We have the following configuration for our service that's deployed to EKS but it causes downtime for about 120s whenever we make a deployment.
I can successfully make requests to the new pod when I port forward to it directly, so the pod itself seems fine. It seems to be either the AWS NLB that's not routing the traffic or something network related but I'm not sure, and I don't know where to debug further for this.
I tried a few things to no avail: added a readinessProbe, tried increasing the initialDelaySeconds to 120, tried switching to an IP ELB target, rather than an instance ELB target type, tried reducing the NLB's health check interval but it's not actually being applied and remains as 30s.
Any help would be greatly appreciated!
---
# Autoscaler for the frontend
apiVersion: autoscaling/v1
kind: HorizontalPodAutoscaler
metadata:
name: my-frontend
spec:
scaleTargetRef:
apiVersion: apps/v1
kind: Deployment
name: my-frontend
minReplicas: 3
maxReplicas: 8
targetCPUUtilizationPercentage: 60
---
apiVersion: apps/v1
kind: Deployment
metadata:
name: my-frontend
labels:
app: my-frontend
spec:
replicas: 3
strategy:
rollingUpdate:
maxSurge: 1
maxUnavailable: 0
type: RollingUpdate
selector:
matchLabels:
app: my-frontend
template:
metadata:
labels:
app: my-frontend
spec:
containers:
- name: my-frontend
image: ${DOCKER_IMAGE}
ports:
- containerPort: 3001
name: web
resources:
requests:
cpu: "300m"
memory: "256Mi"
livenessProbe:
httpGet:
scheme: HTTP
path: /v1/ping
port: 3001
initialDelaySeconds: 5
timeoutSeconds: 1
periodSeconds: 10
readinessProbe:
httpGet:
scheme: HTTP
path: /v1/ping
port: 3001
initialDelaySeconds: 5
timeoutSeconds: 1
periodSeconds: 10
restartPolicy: Always
---
apiVersion: v1
kind: Service
metadata:
annotations:
service.beta.kubernetes.io/aws-load-balancer-type: nlb
service.beta.kubernetes.io/aws-load-balancer-backend-protocol: http
service.beta.kubernetes.io/aws-load-balancer-ssl-cert: ${SSL_CERTIFICATE_ARN}
service.beta.kubernetes.io/aws-load-balancer-ssl-ports: "https"
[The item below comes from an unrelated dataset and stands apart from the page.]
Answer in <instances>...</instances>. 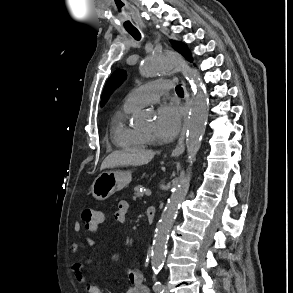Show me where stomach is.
Wrapping results in <instances>:
<instances>
[{"instance_id":"0dacf381","label":"stomach","mask_w":293,"mask_h":293,"mask_svg":"<svg viewBox=\"0 0 293 293\" xmlns=\"http://www.w3.org/2000/svg\"><path fill=\"white\" fill-rule=\"evenodd\" d=\"M131 179V173L128 171L103 172L93 182L91 194L98 201L106 200L114 193L127 187Z\"/></svg>"}]
</instances>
service.beta.kubernetes.io/aws-load-balancer-cross-zone-load-balancing-enabled: "true"
service.beta.kubernetes.io/aws-load-balancer-healthcheck-interval: "10"
service.beta.kubernetes.io/aws-load-balancer-connection-draining-enabled: "true"
service.beta.kubernetes.io/aws-load-balancer-connection-draining-timeout: "60"
name: my-frontend
labels:
service: my-frontend
spec:
ports:
- name: http
port: 80
targetPort: 3001
- name: https
port: 443
targetPort: 3001
externalTrafficPolicy: Local
selector:
app: my-frontend
type: LoadBalancer
This is most likely caused by NLB not reacting quickly enough to the target changes which is related directly to your externalTrafficPolicy settings.
If your application does not make any use of client IP you can set the externalTrafficPolicy to ClusterIP or leave it to default by removing it.
In case where your application requires to preserve client IP you may use the solution discussed in this github issue which in short requires you to use blue-green deployment.